The longer you stay away from writing, the harder it gets to write something. True with most other cases too. I wonder how many innumerable times I have felt like writing and sat down but something comes up – we need to go somewhere, some chore to finish, some call to make and I just leave it! But most times I find it hard to write anything. Everything seems incoherent. To try and make things coherent, I will pick the easiest way out, bullet-ed post!
→ What I have been upto? Actually nothing! Remember the client interview I wrote about? The one I was scared about, the one I kept fervently preparing/praying for? No prizes for guessing! Yeah! I didn’t get through. Actually there was not one, but two interviews, for two different projects. The first one according to me, went off great. It went on for more than an hour and half and I answered more than 90% of the questions, something I hadn’t expected from myself. But the interviewer chose to look at only the stuff I couldn’t answer. Also they came back telling me that the position they were looking for, required the candidate to have double my experience (Why the hell did you call me in the first place then??) 😮 . He goes on to say, the numbers in experience doesn’t make much of a difference. (Oh! Really??) 😡
The second interview was crazy! The interviewer asked most questions in comparison of two technologies – one that I work on now and one I worked on 4 years back. I really didn’t remember the details of the stuff from the previous technology. Not having been able to answer those questions fully, my confidence went for a dive and the rest of the interview was a disaster too. 😦
As a result of it, I didn’t clear either of the interviews and I am still sitting without a project. Every passing day looks gloomier and it has became a herculean task to pull myself up to do anything!

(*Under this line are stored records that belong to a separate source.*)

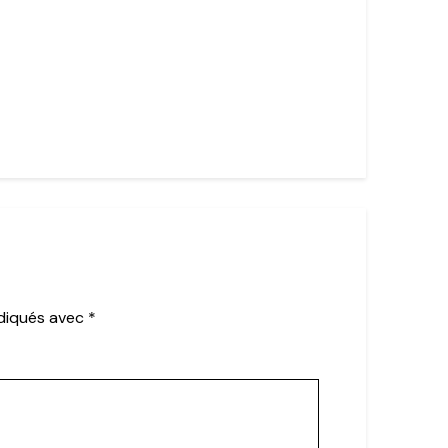
ndiqués avec
*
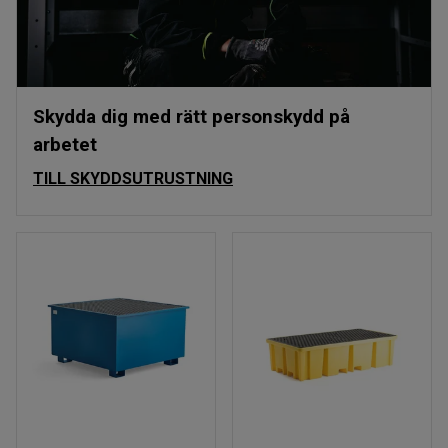
Skydda dig med rätt personskydd på
arbetet
TILL SKYDDSUTRUSTNING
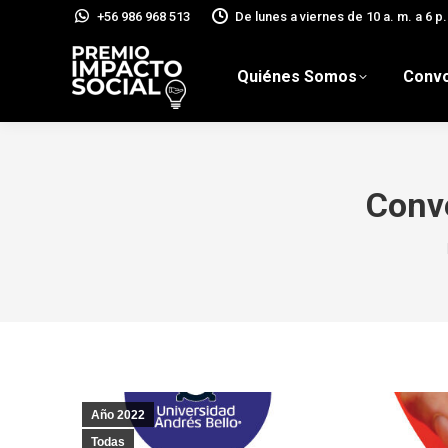
+56 986 968 513
De lunes a viernes de 10 a. m. a 6 p.
Quiénes Somos
Convo
Conv
Año 2022
Todas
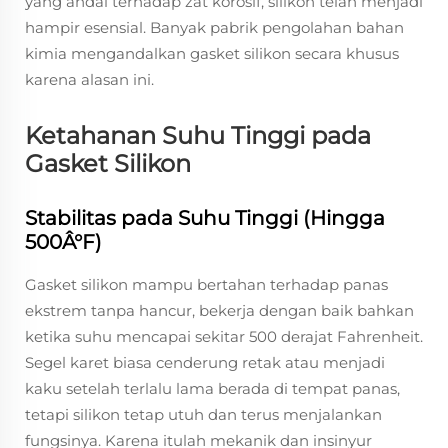
yang andal terhadap zat korosif, silikon telah menjadi
hampir esensial. Banyak pabrik pengolahan bahan
kimia mengandalkan gasket silikon secara khusus
karena alasan ini.
Ketahanan Suhu Tinggi pada
Gasket Silikon
Stabilitas pada Suhu Tinggi (Hingga
500Â°F)
Gasket silikon mampu bertahan terhadap panas
ekstrem tanpa hancur, bekerja dengan baik bahkan
ketika suhu mencapai sekitar 500 derajat Fahrenheit.
Segel karet biasa cenderung retak atau menjadi
kaku setelah terlalu lama berada di tempat panas,
tetapi silikon tetap utuh dan terus menjalankan
fungsinya. Karena itulah mekanik dan insinyur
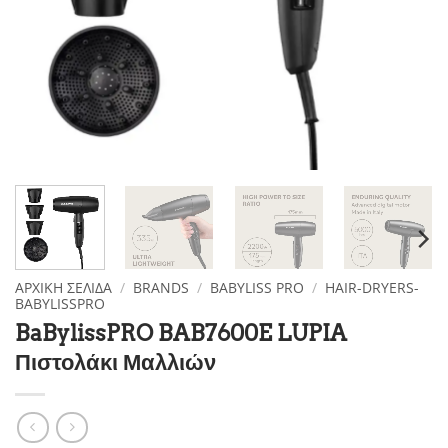
ΑΡΧΙΚΉ ΣΕΛΊΔΑ
/
BRANDS
/
BABYLISS PRO
/
HAIR-DRYERS-
BABYLISSPRO
BaBylissPRO BAB7600E LUPIA
Πιστολάκι Μαλλιών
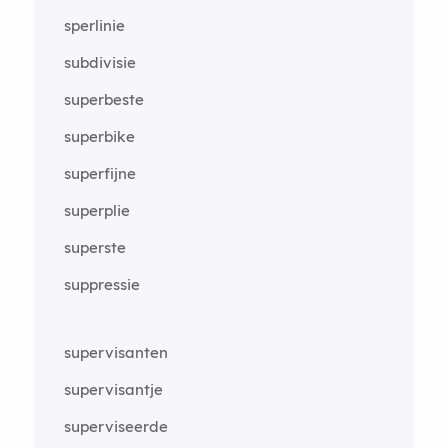
sperlinie
subdivisie
superbeste
superbike
superfijne
superplie
superste
suppressie
supervisanten
supervisantje
superviseerde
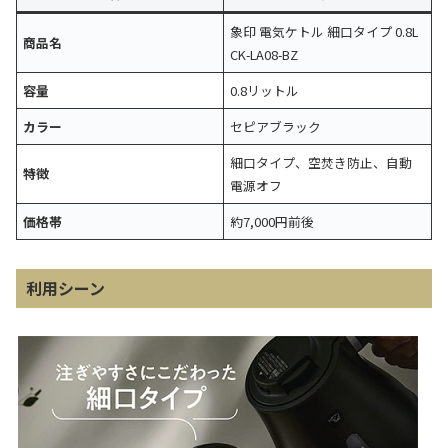
象印 電気ケトル 細口タイプ 0.8L
商品名
CK-LA08-BZ
容量
0.8リットル
カラー
セピアブラック
細口タイプ、空焚き防止、自動
特徴
電源オフ
価格帯
約7,000円前後
利用シーン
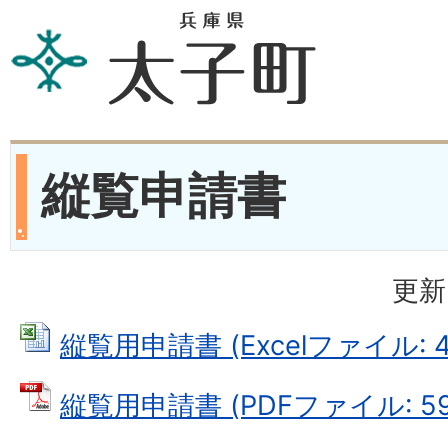
縦覧申請書
更新
縦覧用申請書 (Excelファイル: 40
縦覧用申請書 (PDFファイル: 59.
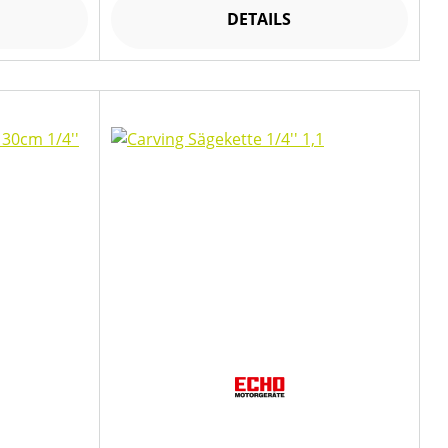
DETAILS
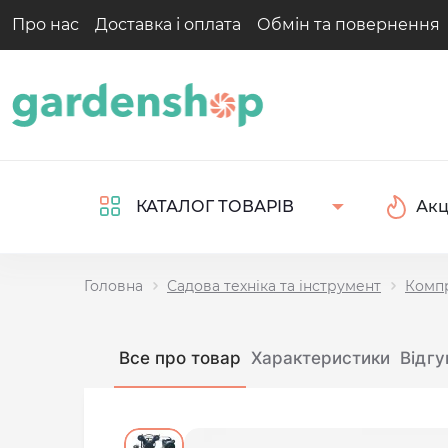
Про нас
Доставка і оплата
Обмін та повернення
Акц
КАТАЛОГ ТОВАРІВ
Головна
Садова техніка та інструмент
Комп
Все про товар
Характеристики
Відгу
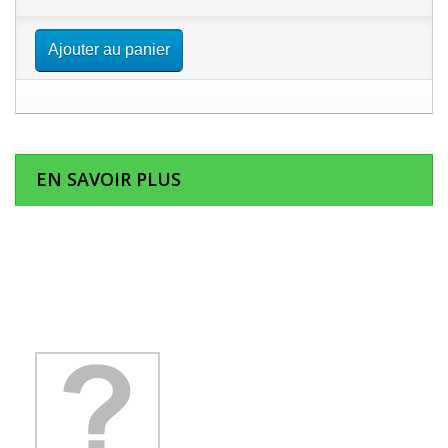
Ajouter au panier
EN SAVOIR PLUS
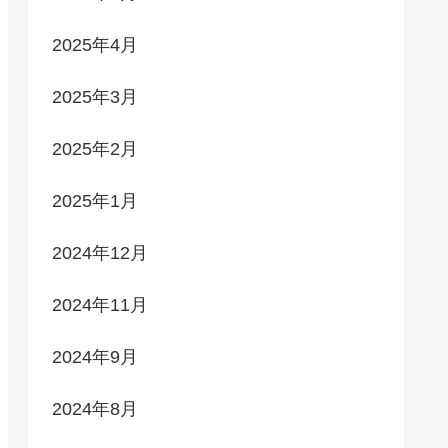
2025年4月
2025年3月
2025年2月
2025年1月
2024年12月
2024年11月
2024年9月
2024年8月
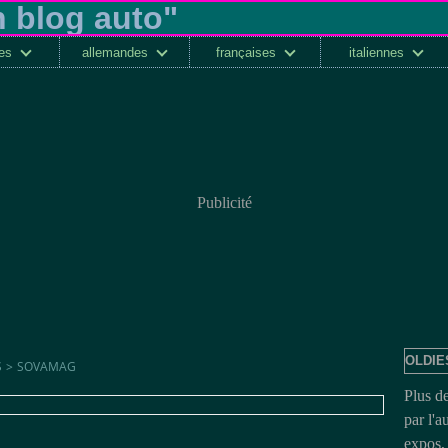
ses
allemandes
françaises
italiennes
Publicité
OLDIE
S
>
SOVAMAG
Plus d
par l'a
expos, 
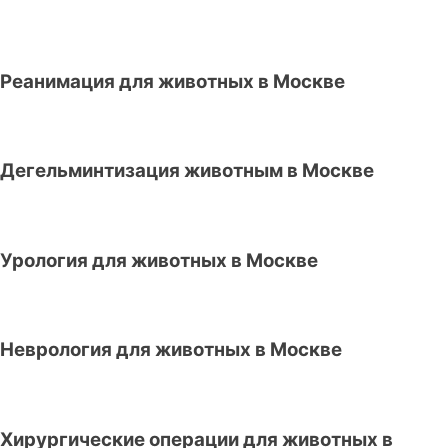
Реанимация для животных в Москве
Дегельминтизация животным в Москве
Урология для животных в Москве
Неврология для животных в Москве
Хирургические операции для животных в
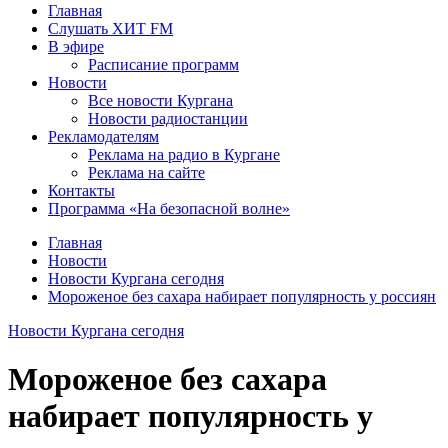
Главная
Слушать ХИТ FM
В эфире
Расписание программ
Новости
Все новости Кургана
Новости радиостанции
Рекламодателям
Реклама на радио в Кургане
Реклама на сайте
Контакты
Программа «На безопасной волне»
Главная
Новости
Новости Кургана сегодня
Мороженое без сахара набирает популярность у россиян
Новости Кургана сегодня
Мороженое без сахара
набирает популярность у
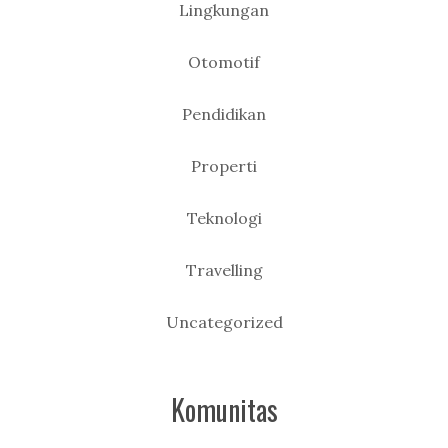
Lingkungan
Otomotif
Pendidikan
Properti
Teknologi
Travelling
Uncategorized
Komunitas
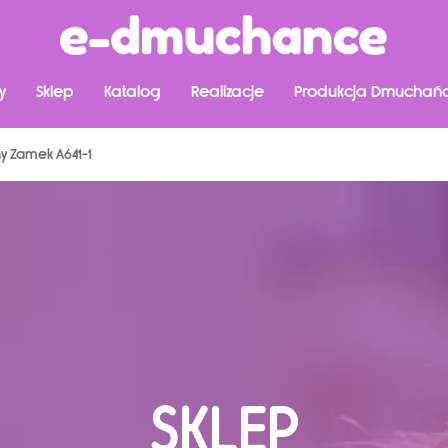
y
Sklep
Katalog
Realizacje
Produkcja Dmuchań
 Zamek A641-1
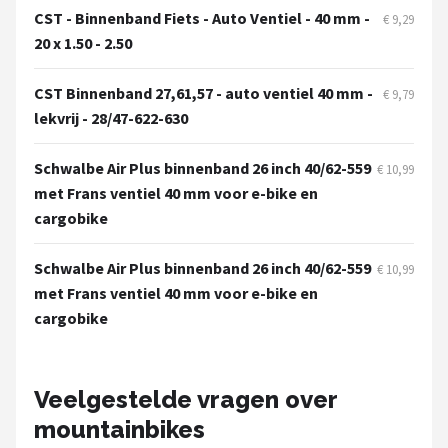
CST - Binnenband Fiets - Auto Ventiel - 40 mm -
€ 9,29
20 x 1.50 - 2.50
CST Binnenband 27,61,57 - auto ventiel 40 mm -
€ 9,79
lekvrij - 28/47-622-630
Schwalbe Air Plus binnenband 26 inch 40/62-559
€ 10,99
met Frans ventiel 40 mm voor e-bike en
cargobike
Schwalbe Air Plus binnenband 26 inch 40/62-559
€ 10,99
met Frans ventiel 40 mm voor e-bike en
cargobike
Veelgestelde vragen over
mountainbikes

→ On the other hand, what I have been doing too much is, reading. That too like crazy! The loneliness at work and all the gloom I have got myself into, eats me up. So to keep myself occupied, I read. I read books during travel to and from the office. I finished close to six books in a month! Something I had never done before. At other times, during work timings, since I am not into any project, I keep reading some technical stuff. When I get bored and during the lonely lunches, I start reading blog posts and articles on other websites, on the phone! Am I an expert or what – at overdoing things and killing the joy in it! 😦
→ The only best part during the recent few days, was a close friend’s wedding at Chennai. I went back to Chennai, after a whole year. I met my friends, roamed around with them in the familiar places and attended the reception. My friend, looked like a pretty doll in the Reception. 🙂 It was so much fun to be with all of them. But we ( yeah, Bg came too ) had to come back in just 2 days. Did I tell, that my best friend stays in Chennai and no amount of coaxing makes him want to move to Bangalore? Monkey! 😕
→ I have been putting down all the junk in my head into the diary. Maybe I will have to do another post, picking up stuff from there, to make myself write here. 😐
→ I have become an extremely irritable person. With less patience and even lesser sleep and the long hours of travel adding to my frustration, I am like this person who just needs a reason to snap at someone. I snap, shout, scold, speak rudely to Bg, my mom, my sis, my nephew, pretty much everyone. The in-laws are spared, as I don’t want to start an argument with them, coz I know it will go on forever. Those stories I will write another time. Hey, I am getting a lot of material that I can blog about! Well… coming back to the original point, do I at least feel good or light after all the venting out of my frustration? No! I feel worse, now filled with guilt that I am such a horrible person.
That’s what I have been up to. What about you guys (If there’s anyone still left around here, who come to check my posts.)??